I’ve been working out what to post here. Lots of family stuff happening in the background. My mother’s been unwell, which has been difficult, and we’re getting ready for young Sophie’s fifth birthday this Saturday, which should be pretty terrific. Other than that, it’s read, read, read. I’ve sent out contracts to fill about two thirds of The Best Science Fiction and Fantasy of the Year, and am reading and re-reading to make sure that the rest of the book is just right. I’m a little torn about how I feel about this book at the moment. I’ve had lengthy, and very worthwhile conversations about it with my publisher. It’s a long book, but it’s short for what it is. He said the other day that if dropping a story from the lineup hurts, then you’re doing a good book. If that’s the case, then this should be a strong book. There are stories I want to get in there that I can’t get rights to, stories I want to get in there that just won’t damn well fit, and the constant spectre of there being another story just around the corner. On that, if you’re a writer, editor, or publisher, or are a reader who’s read something wonderful, please drop me a line by Sunday. I need to get everything read, rights contracted, and manuscript assembled and to the publisher in just 27 days!!
Year’s best deadline
Like the white rabbit, I’m late, I’m late for a very important date. The Best Science Fiction and Fantasy of the Year must, must, be done by 7 November. That means story selections, contracts – the whole nine yards. With that in mind, I’m stopping reading anything new on 15 October. That means you have nine days to post, email or semaphore me anything you’d like me to consider for the book. If you’re not sure if I’ve seen it, please drop me an email and I’ll let you know. And my sincerest thanks to everyone who’s already sent in stuff or gotten in touch. This book’s going to be the best one yet!
The New Space Opera
The email’s gone off and should be in the relevant editors in-boxes, so I think it’s safe to tell you all that Gardner Dozois and I have delivered The New Space Opera to HarperCollins in Australia and the US. The 200,000 word anthology will be published in trade paperback in June 2007, and will feature the fabulous artwork of Stephan Martiniere on the cover (as mentioned here earlier). I’m very happy with the book, and can’t wait to see what you all think of, once it hits the shelves. Oh, and Gardner and I have been hard at work, and are in the planning stages for a possible NSOII (fingers crossed).
Space opera
I’ve been discussing this with Ellen Datlow in the comments to the previous post, but I thought I’d encourage comments here on this question:
What do you mean by ‘space opera’?
Come one, come all. I’d love to know. I have a pretty broad definition of it, but I’d love to hear what others think.
No new space opera
Here’s a thought: there’s no such thing as the new space opera. It’s not that there haven’t been profound developments in the evolution of space opera over the past twenty five years. There have been. It’s not that those developments don’t coincide with what people (myself included) have been calling the ‘new space opera’. They have. The problem is that there’s been an error of perspective.

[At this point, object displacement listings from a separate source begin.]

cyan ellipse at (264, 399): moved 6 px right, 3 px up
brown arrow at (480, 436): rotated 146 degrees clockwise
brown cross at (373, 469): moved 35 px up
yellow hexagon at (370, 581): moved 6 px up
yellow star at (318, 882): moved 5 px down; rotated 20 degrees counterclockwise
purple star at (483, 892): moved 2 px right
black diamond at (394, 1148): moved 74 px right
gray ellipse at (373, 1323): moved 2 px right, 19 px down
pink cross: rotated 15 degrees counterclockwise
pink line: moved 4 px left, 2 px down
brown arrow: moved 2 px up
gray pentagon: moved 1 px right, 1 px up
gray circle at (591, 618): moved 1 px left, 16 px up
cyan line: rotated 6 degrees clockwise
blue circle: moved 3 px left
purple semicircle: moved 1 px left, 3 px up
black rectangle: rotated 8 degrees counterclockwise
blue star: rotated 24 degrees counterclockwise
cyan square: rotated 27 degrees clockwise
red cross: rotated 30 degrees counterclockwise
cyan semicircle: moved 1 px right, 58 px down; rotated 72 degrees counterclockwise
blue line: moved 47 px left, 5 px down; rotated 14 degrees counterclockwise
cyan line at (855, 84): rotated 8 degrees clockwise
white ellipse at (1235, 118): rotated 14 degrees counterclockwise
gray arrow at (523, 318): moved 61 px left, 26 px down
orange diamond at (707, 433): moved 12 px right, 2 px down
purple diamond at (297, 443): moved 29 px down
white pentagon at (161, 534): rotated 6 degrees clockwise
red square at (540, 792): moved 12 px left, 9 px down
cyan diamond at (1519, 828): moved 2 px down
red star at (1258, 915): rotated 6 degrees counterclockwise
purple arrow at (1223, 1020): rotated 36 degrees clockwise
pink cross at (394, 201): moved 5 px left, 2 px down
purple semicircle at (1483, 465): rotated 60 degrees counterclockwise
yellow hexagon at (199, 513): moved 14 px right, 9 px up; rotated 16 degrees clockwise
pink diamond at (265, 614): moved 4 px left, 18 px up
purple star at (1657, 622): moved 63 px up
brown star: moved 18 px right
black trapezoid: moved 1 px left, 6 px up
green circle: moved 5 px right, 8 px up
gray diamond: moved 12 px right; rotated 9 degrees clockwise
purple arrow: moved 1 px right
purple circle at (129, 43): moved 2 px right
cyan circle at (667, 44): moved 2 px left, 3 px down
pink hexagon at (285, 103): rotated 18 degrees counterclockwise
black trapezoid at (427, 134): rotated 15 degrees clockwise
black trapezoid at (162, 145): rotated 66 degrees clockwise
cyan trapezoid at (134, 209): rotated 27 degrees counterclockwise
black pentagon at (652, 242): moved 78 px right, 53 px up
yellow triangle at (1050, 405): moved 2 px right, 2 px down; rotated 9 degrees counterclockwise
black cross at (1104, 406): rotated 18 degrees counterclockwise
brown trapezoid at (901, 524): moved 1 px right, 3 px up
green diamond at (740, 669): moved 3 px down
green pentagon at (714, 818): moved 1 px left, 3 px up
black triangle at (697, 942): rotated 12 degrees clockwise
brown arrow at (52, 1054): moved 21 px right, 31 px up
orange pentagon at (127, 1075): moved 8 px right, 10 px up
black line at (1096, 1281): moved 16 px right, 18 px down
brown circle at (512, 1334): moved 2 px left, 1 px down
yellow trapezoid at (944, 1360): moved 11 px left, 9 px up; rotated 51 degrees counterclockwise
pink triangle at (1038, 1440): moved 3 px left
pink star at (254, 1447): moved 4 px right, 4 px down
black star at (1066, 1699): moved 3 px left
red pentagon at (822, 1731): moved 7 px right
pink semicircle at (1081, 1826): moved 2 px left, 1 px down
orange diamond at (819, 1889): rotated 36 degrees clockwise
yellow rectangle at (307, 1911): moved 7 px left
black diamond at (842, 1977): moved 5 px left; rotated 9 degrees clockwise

If you step back just a little over a hundred years Garrett P. Serviss wrote a novel, a media tie-in actually, that has some claim to being the first major pre-space opera novel. It had most of the characteristics of space opera that we recognise today. The next major work, Doc Smith’s Skylark of Space in 1928 took things a step further, ramping up the scale and drama incredibly, and Smith did it again with the Lensman novels. Campbell rang his changes on it, as did Heinlein, Asimov, Van Vogt, Kuttner, Moore and others. Blish, Vance and others improved the quality of writing, characterisation etc through the 50s, and in the 60s you began to see more experimental works, as well as work by Dickson, Anderson, and Delany. The mid-70s saw a major shift with Mike Harrison’s space opera killer The Centauri Device, and then Interzone ran it’s call to arms in the early ’80s, Iain Banks introduced the Culture, and Stephen Baxter, Paul McAuley et al improved the science, the quality of writing etc that was common in space opera. Writers like C J Cherryh also made major contributions, especially in a world building sense, with detailed and intense portrayals of socio-economic forces in novels like Downbelow Station. You can then skip across Colin Greenland’s Take Back Plenty, Baxter’s work of the ’90s and on to writers like Alastair Reynolds, who bring a darkness and density to what they’re doing. It’s all space opera. A continuous evolution in the field.
So, what do I mean? Well, if all of that stuff is ‘space opera’ and not ‘new space opera’ or ‘old new space opera’ or ‘new old space opera’, then is there something else? Yes. Space opera has always been popular. It has always been science fiction’s dominant form, even when it wasn’t cool or whatever. And throughout space opera’s history there have been writers of ‘retro space opera’: writers who continue to create older forms of space opera for reasons of art or commerce. They effectively pastiche space opera, rather than partake of its continuing evolution. There’s nothing wrong with that, but it creates the impression that there’s space opera (that old stuff) and something new. It’s an error of perspective. There’s actually space opera and that other old stuff. I’m just saying.